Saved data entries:
##########

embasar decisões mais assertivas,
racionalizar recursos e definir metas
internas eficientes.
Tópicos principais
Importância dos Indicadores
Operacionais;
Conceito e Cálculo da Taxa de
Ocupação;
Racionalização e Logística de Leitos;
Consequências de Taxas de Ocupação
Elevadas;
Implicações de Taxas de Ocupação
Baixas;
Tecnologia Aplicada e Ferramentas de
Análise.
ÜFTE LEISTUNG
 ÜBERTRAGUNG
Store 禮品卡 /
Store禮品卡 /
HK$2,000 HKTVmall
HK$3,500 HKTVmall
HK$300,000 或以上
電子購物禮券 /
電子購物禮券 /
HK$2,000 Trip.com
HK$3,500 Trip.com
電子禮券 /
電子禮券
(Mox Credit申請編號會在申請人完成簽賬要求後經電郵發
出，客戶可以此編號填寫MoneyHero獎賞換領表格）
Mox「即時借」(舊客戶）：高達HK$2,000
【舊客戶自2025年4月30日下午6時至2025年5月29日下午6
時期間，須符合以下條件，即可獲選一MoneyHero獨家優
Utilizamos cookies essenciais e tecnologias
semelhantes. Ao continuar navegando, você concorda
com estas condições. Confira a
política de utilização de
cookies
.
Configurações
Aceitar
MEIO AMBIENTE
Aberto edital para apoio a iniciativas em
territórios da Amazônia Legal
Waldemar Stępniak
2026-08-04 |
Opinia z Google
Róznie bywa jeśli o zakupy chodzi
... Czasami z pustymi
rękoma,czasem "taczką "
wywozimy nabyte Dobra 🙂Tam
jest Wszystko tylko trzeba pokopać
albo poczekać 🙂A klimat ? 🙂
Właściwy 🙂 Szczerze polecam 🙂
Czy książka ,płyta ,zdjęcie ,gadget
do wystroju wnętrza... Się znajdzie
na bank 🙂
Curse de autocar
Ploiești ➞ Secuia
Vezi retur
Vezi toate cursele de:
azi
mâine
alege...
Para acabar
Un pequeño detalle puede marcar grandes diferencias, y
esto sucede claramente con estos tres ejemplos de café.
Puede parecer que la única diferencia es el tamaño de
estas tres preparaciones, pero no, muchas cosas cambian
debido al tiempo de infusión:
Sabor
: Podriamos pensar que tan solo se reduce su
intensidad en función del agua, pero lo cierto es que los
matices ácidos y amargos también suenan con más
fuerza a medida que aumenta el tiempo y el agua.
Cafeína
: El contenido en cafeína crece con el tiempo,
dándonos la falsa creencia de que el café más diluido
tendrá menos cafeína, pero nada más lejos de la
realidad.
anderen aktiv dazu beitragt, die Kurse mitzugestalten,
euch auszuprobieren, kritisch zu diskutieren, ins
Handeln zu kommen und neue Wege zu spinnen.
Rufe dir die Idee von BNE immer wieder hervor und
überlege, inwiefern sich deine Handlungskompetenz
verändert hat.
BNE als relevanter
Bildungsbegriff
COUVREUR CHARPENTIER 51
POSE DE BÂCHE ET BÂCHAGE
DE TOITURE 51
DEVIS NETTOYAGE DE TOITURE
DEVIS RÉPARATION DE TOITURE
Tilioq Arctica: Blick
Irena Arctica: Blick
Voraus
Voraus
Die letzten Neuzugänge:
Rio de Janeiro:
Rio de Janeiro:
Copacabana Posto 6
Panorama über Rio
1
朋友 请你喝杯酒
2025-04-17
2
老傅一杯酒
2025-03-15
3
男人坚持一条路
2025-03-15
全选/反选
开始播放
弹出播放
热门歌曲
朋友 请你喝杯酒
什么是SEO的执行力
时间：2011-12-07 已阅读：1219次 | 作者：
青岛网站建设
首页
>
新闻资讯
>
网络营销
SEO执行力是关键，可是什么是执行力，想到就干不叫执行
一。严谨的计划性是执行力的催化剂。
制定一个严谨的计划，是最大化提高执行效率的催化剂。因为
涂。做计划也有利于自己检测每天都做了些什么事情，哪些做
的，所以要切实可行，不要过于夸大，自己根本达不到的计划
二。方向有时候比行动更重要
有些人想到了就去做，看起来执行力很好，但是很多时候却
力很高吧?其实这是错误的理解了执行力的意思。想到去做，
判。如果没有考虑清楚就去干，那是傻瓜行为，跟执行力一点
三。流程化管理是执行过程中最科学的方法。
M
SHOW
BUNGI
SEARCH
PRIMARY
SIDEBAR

##########

Whatever appears in the data above should be set down again exactly.

embasar decisões mais assertivas,
racionalizar recursos e definir metas
internas eficientes.
Tópicos principais
Importância dos Indicadores
Operacionais;
Conceito e Cálculo da Taxa de
Ocupação;
Racionalização e Logística de Leitos;
Consequências de Taxas de Ocupação
Elevadas;
Implicações de Taxas de Ocupação
Baixas;
Tecnologia Aplicada e Ferramentas de
Análise.
ÜFTE LEISTUNG
 ÜBERTRAGUNG
Store 禮品卡 /
Store禮品卡 /
HK$2,000 HKTVmall
HK$3,500 HKTVmall
HK$300,000 或以上
電子購物禮券 /
電子購物禮券 /
HK$2,000 Trip.com
HK$3,500 Trip.com
電子禮券 /
電子禮券
(Mox Credit申請編號會在申請人完成簽賬要求後經電郵發
出，客戶可以此編號填寫MoneyHero獎賞換領表格）
Mox「即時借」(舊客戶）：高達HK$2,000
【舊客戶自2025年4月30日下午6時至2025年5月29日下午6
時期間，須符合以下條件，即可獲選一MoneyHero獨家優
Utilizamos cookies essenciais e tecnologias
semelhantes. Ao continuar navegando, você concorda
com estas condições. Confira a
política de utilização de
cookies
.
Configurações
Aceitar
MEIO AMBIENTE
Aberto edital para apoio a iniciativas em
territórios da Amazônia Legal
Waldemar Stępniak
2026-08-04 |
Opinia z Google
Róznie bywa jeśli o zakupy chodzi
... Czasami z pustymi
rękoma,czasem "taczką "
wywozimy nabyte Dobra 🙂Tam
jest Wszystko tylko trzeba pokopać
albo poczekać 🙂A klimat ? 🙂
Właściwy 🙂 Szczerze polecam 🙂
Czy książka ,płyta ,zdjęcie ,gadget
do wystroju wnętrza... Się znajdzie
na bank 🙂
Curse de autocar
Ploiești ➞ Secuia
Vezi retur
Vezi toate cursele de:
azi
mâine
alege...
Para acabar
Un pequeño detalle puede marcar grandes diferencias, y
esto sucede claramente con estos tres ejemplos de café.
Puede parecer que la única diferencia es el tamaño de
estas tres preparaciones, pero no, muchas cosas cambian
debido al tiempo de infusión:
Sabor
: Podriamos pensar que tan solo se reduce su
intensidad en función del agua, pero lo cierto es que los
matices ácidos y amargos también suenan con más
fuerza a medida que aumenta el tiempo y el agua.
Cafeína
: El contenido en cafeína crece con el tiempo,
dándonos la falsa creencia de que el café más diluido
tendrá menos cafeína, pero nada más lejos de la
realidad.
anderen aktiv dazu beitragt, die Kurse mitzugestalten,
euch auszuprobieren, kritisch zu diskutieren, ins
Handeln zu kommen und neue Wege zu spinnen.
Rufe dir die Idee von BNE immer wieder hervor und
überlege, inwiefern sich deine Handlungskompetenz
verändert hat.
BNE als relevanter
Bildungsbegriff
COUVREUR CHARPENTIER 51
POSE DE BÂCHE ET BÂCHAGE
DE TOITURE 51
DEVIS NETTOYAGE DE TOITURE
DEVIS RÉPARATION DE TOITURE
Tilioq Arctica: Blick
Irena Arctica: Blick
Voraus
Voraus
Die letzten Neuzugänge:
Rio de Janeiro:
Rio de Janeiro:
Copacabana Posto 6
Panorama über Rio
1
朋友 请你喝杯酒
2025-04-17
2
老傅一杯酒
2025-03-15
3
男人坚持一条路
2025-03-15
全选/反选
开始播放
弹出播放
热门歌曲
朋友 请你喝杯酒
什么是SEO的执行力
时间：2011-12-07 已阅读：1219次 | 作者：
青岛网站建设
首页
>
新闻资讯
>
网络营销
SEO执行力是关键，可是什么是执行力，想到就干不叫执行
一。严谨的计划性是执行力的催化剂。
制定一个严谨的计划，是最大化提高执行效率的催化剂。因为
涂。做计划也有利于自己检测每天都做了些什么事情，哪些做
的，所以要切实可行，不要过于夸大，自己根本达不到的计划
二。方向有时候比行动更重要
有些人想到了就去做，看起来执行力很好，但是很多时候却
力很高吧?其实这是错误的理解了执行力的意思。想到去做，
判。如果没有考虑清楚就去干，那是傻瓜行为，跟执行力一点
三。流程化管理是执行过程中最科学的方法。
M
SHOW
BUNGI
SEARCH
PRIMARY
SIDEBAR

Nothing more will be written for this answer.